La lettre de mission qui lie l’entreprise au cabinet détermine ce qui est faisable rapidement. Un dossier suivi toute l’année contient déjà l’essentiel, et l’attestation se réduit alors à une mise en forme accompagnée de contrôles ciblés. Un dirigeant qui sollicite un professionnel avec lequel il n’a aucune relation suivie doit s’attendre à une mission préalable plus lourde, et à un coût correspondant.
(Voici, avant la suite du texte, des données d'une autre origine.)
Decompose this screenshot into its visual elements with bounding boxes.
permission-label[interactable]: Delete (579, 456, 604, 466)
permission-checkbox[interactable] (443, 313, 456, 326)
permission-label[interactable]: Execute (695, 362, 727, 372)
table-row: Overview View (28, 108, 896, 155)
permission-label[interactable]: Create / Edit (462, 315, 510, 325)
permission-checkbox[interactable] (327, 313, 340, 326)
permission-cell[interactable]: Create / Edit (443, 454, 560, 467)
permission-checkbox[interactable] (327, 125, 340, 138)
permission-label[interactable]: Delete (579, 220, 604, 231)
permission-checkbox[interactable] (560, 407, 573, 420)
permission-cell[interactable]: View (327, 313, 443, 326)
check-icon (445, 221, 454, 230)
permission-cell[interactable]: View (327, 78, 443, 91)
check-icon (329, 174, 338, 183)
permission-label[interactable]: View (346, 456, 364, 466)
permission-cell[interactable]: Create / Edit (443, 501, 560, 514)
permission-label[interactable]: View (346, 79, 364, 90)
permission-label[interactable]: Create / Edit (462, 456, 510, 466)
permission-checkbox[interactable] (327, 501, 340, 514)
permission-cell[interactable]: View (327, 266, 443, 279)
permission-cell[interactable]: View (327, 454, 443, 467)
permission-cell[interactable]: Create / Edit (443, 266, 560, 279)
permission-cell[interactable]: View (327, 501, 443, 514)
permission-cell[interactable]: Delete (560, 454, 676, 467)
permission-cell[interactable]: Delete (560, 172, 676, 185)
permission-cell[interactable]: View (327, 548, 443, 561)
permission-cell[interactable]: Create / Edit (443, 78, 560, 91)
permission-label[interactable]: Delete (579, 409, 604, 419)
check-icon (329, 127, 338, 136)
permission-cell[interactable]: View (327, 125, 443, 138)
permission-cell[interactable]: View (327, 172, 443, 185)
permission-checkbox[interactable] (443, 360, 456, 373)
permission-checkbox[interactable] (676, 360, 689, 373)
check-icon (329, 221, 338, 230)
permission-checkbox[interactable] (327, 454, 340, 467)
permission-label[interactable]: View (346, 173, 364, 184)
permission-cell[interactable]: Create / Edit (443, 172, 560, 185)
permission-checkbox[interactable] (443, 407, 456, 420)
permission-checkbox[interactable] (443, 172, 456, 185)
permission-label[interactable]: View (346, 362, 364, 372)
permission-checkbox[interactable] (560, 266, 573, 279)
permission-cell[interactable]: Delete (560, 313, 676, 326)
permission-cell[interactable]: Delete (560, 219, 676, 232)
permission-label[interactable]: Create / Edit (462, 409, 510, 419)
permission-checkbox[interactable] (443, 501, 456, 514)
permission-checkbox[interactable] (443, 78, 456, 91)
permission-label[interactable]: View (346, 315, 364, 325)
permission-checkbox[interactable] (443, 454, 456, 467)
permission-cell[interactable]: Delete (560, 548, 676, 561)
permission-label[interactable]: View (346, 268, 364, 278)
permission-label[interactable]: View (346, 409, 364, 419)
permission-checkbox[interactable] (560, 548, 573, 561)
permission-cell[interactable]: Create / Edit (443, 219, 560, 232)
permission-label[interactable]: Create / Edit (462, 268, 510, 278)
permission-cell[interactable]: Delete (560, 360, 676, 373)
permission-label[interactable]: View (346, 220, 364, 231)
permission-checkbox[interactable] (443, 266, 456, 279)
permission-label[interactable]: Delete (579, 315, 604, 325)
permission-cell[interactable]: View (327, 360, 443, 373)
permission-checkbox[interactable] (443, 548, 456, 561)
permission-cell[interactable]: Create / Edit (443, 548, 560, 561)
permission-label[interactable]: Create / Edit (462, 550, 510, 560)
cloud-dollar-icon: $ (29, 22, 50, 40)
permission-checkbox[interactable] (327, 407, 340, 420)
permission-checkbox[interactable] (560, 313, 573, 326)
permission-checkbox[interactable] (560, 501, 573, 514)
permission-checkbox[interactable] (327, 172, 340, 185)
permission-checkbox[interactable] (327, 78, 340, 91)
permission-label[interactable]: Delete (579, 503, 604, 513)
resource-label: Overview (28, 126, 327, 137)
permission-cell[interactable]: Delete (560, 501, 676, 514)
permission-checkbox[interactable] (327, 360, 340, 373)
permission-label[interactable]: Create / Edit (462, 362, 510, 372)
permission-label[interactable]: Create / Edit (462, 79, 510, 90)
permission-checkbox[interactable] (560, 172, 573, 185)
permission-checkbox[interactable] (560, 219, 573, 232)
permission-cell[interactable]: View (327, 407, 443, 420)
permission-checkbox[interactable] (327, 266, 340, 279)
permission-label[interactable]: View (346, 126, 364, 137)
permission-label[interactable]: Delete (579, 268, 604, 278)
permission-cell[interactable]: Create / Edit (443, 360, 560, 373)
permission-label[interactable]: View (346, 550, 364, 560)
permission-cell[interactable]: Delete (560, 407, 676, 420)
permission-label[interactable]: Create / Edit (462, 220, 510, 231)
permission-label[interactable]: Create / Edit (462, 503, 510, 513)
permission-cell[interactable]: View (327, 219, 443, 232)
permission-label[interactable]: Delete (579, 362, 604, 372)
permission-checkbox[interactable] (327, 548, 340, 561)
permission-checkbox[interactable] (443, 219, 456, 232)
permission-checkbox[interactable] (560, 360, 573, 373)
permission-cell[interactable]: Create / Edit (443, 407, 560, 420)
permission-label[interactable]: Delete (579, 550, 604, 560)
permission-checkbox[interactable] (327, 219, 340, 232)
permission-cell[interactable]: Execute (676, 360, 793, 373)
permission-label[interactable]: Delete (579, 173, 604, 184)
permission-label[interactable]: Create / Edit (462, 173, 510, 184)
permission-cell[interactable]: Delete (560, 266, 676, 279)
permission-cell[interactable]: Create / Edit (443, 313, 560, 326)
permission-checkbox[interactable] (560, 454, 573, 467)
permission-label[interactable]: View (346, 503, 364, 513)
Ce point figure parmi ceux qu’il vaut mieux aborder au moment de choisir un cabinet, comme le rappelle le guide de sélection pas à pas.

Lire une attestation : les mentions qui comptent

Un dirigeant qui reçoit son attestation devrait la relire avant de la transmettre, et un tiers qui la reçoit devrait en vérifier quatre points. Le premier est l’identité complète du signataire et la mention de son inscription à l’Ordre des experts-comptables, sans laquelle le document perd l’essentiel de sa valeur. Le deuxième est le document daté lui-même, avec la période exactement couverte : une attestation portant sur un exercice clos deux ans plus tôt n’éclaire pas la situation présente.
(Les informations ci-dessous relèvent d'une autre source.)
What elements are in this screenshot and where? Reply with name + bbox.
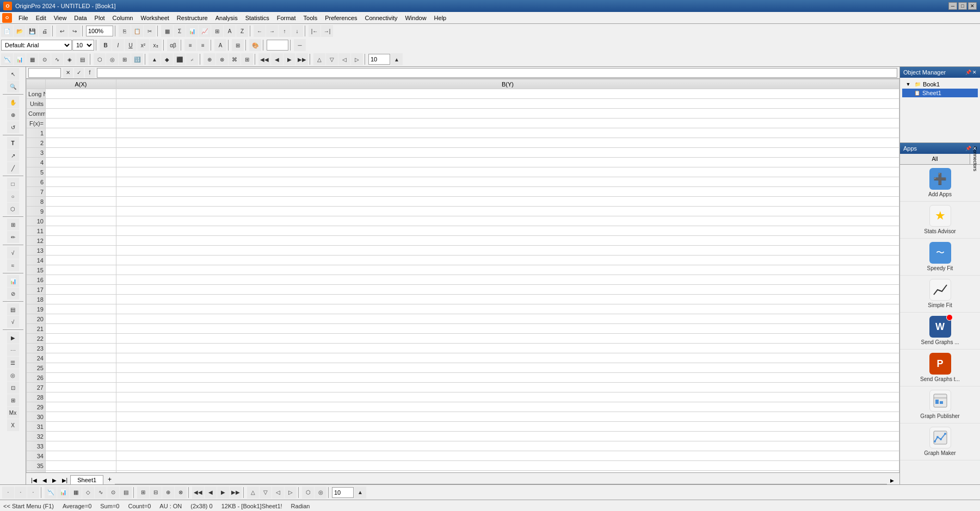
bottom-size-input[interactable] xyxy=(332,487,354,498)
superscript-button[interactable]: x² xyxy=(137,39,149,51)
app-stats-advisor[interactable]: ★ Stats Advisor xyxy=(900,202,980,239)
edit-btn-1[interactable]: ⊕ xyxy=(204,53,215,65)
fit-tool[interactable]: ≈ xyxy=(7,259,19,271)
polygon-tool[interactable]: ⬡ xyxy=(7,203,19,215)
cell-b[interactable] xyxy=(116,422,899,432)
undo-button[interactable]: ↩ xyxy=(56,25,68,37)
print-button[interactable]: 🖨 xyxy=(39,25,51,37)
app-simple-fit[interactable]: Simple Fit xyxy=(900,276,980,313)
cell-a[interactable] xyxy=(46,432,116,441)
menu-view[interactable]: View xyxy=(51,14,70,22)
cell-b[interactable] xyxy=(116,226,899,236)
edit-btn-2[interactable]: ⊗ xyxy=(216,53,228,65)
cell-b[interactable] xyxy=(116,324,899,334)
cell-a[interactable] xyxy=(46,167,116,177)
meta-a-longname[interactable] xyxy=(46,89,116,99)
save-button[interactable]: 💾 xyxy=(26,25,38,37)
plot-btn-7[interactable]: ▤ xyxy=(76,53,88,65)
cell-a[interactable] xyxy=(46,207,116,216)
cell-b[interactable] xyxy=(116,295,899,304)
cell-b[interactable] xyxy=(116,148,899,158)
cell-reference-input[interactable] xyxy=(28,68,61,78)
cell-a[interactable] xyxy=(46,324,116,334)
cell-a[interactable] xyxy=(46,187,116,197)
col-header-b[interactable]: B(Y) xyxy=(116,79,899,89)
bt-btn-12[interactable]: ⊟ xyxy=(150,487,162,498)
cell-a[interactable] xyxy=(46,422,116,432)
cell-a[interactable] xyxy=(46,256,116,265)
cell-a[interactable] xyxy=(46,471,116,473)
rotate-tool[interactable]: ↺ xyxy=(7,121,19,133)
fill-color-button[interactable]: 🎨 xyxy=(249,39,261,51)
menu-data[interactable]: Data xyxy=(71,14,90,22)
cell-a[interactable] xyxy=(46,275,116,285)
pointer-tool[interactable]: ↖ xyxy=(7,68,19,80)
underline-button[interactable]: U xyxy=(125,39,137,51)
meta-b-comments[interactable] xyxy=(116,109,899,119)
freehand-tool[interactable]: ✏ xyxy=(7,231,19,243)
tb-btn-8[interactable]: ← xyxy=(254,25,266,37)
nav-btn-4[interactable]: ▶▶ xyxy=(296,53,308,65)
menu-tools[interactable]: Tools xyxy=(300,14,321,22)
cell-b[interactable] xyxy=(116,138,899,148)
app-graph-publisher[interactable]: Graph Publisher xyxy=(900,387,980,423)
plot-btn-14[interactable]: ⬛ xyxy=(174,53,186,65)
cell-b[interactable] xyxy=(116,177,899,187)
list-tool[interactable]: ☰ xyxy=(7,357,19,369)
bt-btn-20[interactable]: ▽ xyxy=(260,487,272,498)
cell-b[interactable] xyxy=(116,461,899,471)
rect-tool[interactable]: □ xyxy=(7,178,19,190)
menu-analysis[interactable]: Analysis xyxy=(212,14,241,22)
bt-btn-5[interactable]: 📊 xyxy=(57,487,69,498)
bt-btn-10[interactable]: ▤ xyxy=(120,487,132,498)
minimize-button[interactable]: ─ xyxy=(948,2,957,10)
pan-tool[interactable]: ✋ xyxy=(7,96,19,108)
tb-btn-5[interactable]: ⊞ xyxy=(211,25,223,37)
tab-nav-next[interactable]: ▶ xyxy=(50,476,59,484)
cell-a[interactable] xyxy=(46,295,116,304)
add-sheet-button[interactable]: + xyxy=(104,475,115,484)
scale-tool[interactable]: ⊕ xyxy=(7,109,19,121)
table-tool[interactable]: ▤ xyxy=(7,303,19,315)
cell-a[interactable] xyxy=(46,363,116,373)
cell-a[interactable] xyxy=(46,441,116,451)
nav-btn-2[interactable]: ◀ xyxy=(271,53,283,65)
bt-btn-24[interactable]: ◎ xyxy=(315,487,326,498)
bt-btn-17[interactable]: ▶ xyxy=(217,487,229,498)
paste-button[interactable]: 📋 xyxy=(131,25,143,37)
bt-btn-11[interactable]: ⊞ xyxy=(137,487,149,498)
extra-tool-1[interactable]: Mx xyxy=(7,407,19,419)
cell-b[interactable] xyxy=(116,432,899,441)
subscript-button[interactable]: x₂ xyxy=(150,39,162,51)
tb-btn-10[interactable]: ↑ xyxy=(279,25,291,37)
cell-b[interactable] xyxy=(116,246,899,256)
menu-help[interactable]: Help xyxy=(431,14,450,22)
cell-b[interactable] xyxy=(116,373,899,383)
menu-edit[interactable]: Edit xyxy=(33,14,50,22)
bt-btn-4[interactable]: 📉 xyxy=(45,487,57,498)
plot-btn-5[interactable]: ∿ xyxy=(51,53,63,65)
bt-btn-22[interactable]: ▷ xyxy=(285,487,297,498)
cell-a[interactable] xyxy=(46,246,116,256)
close-button[interactable]: ✕ xyxy=(968,2,977,10)
font-name-select[interactable]: Default: Arial xyxy=(1,40,72,51)
cell-b[interactable] xyxy=(116,383,899,392)
plot-btn-2[interactable]: 📊 xyxy=(14,53,26,65)
cell-b[interactable] xyxy=(116,216,899,226)
tab-nav-last[interactable]: ▶| xyxy=(59,476,71,484)
cell-b[interactable] xyxy=(116,353,899,363)
cell-a[interactable] xyxy=(46,197,116,207)
tb-btn-11[interactable]: ↓ xyxy=(291,25,303,37)
redo-button[interactable]: ↪ xyxy=(69,25,81,37)
cell-b[interactable] xyxy=(116,402,899,412)
collapse-left[interactable]: ⋯ xyxy=(7,344,19,356)
meta-b-units[interactable] xyxy=(116,99,899,109)
tb-btn-3[interactable]: 📊 xyxy=(186,25,198,37)
cell-a[interactable] xyxy=(46,392,116,402)
plot-btn-11[interactable]: 🔢 xyxy=(131,53,143,65)
bt-btn-6[interactable]: ▦ xyxy=(70,487,82,498)
scroll-right-button[interactable]: ▶ xyxy=(887,477,897,484)
align-center-button[interactable]: ≡ xyxy=(197,39,209,51)
app-send-graphs-ppt[interactable]: P Send Graphs t... xyxy=(900,350,980,387)
cell-b[interactable] xyxy=(116,128,899,138)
Le troisième point concerne la description des travaux réalisés et de leurs limites. Une formulation sérieuse indique sur quelle base les chiffres ont été établis et précise que le document ne constitue pas une certification des comptes. Le quatrième point porte sur la formulation elle-même : les éléments attestés doivent être chiffrés, non ambigus, et rattachés à des documents identifiables.

Une attestation qui promet, qui rassure ou qui qualifie l’entreprise de solide sort de son rôle. Le registre est factuel, jamais commercial. La confusion entre document technique et argument de vente se retrouve d’ailleurs dans d’autres supports produits par les cabinets, comme le montre l’analyse des plaquettes de présentation, où le vocabulaire promotionnel prend le pas sur l’information vérifiable.

La question de la validité dans le temps se pose enfin régulièrement. Une attestation ne comporte pas de date de péremption officielle, mais les organismes destinataires appliquent leurs propres exigences, souvent de trois à six mois pour un dossier de financement. Réutiliser un document ancien pour une nouvelle démarche fait perdre du temps et jette un doute inutile sur la demande. Modifier soi-même un document signé, même pour corriger une coquille, constitue en revanche une faute grave : la signature engage le professionnel sur un contenu précis, et toute retouche postérieure vide le document de sa valeur.

Reste la question du coût. Une attestation simple, sur un dossier déjà suivi, se facture le plus souvent comme une prestation ponctuelle de faible montant, parfois incluse dans le forfait annuel selon le contrat. Une attestation complexe, nécessitant des travaux préalables, se rapproche du tarif d’une mission courte. Demander l’estimation avant de lancer la demande évite la surprise, surtout lorsque le dossier réclame plusieurs documents successifs.

Les règles applicables aux missions du chiffre, les obligations déclaratives et les exigences des organismes destinataires évoluent régulièrement. Elles se vérifient auprès des textes officiels ou du professionnel inscrit qui suit l’entreprise avant d’engager une démarche.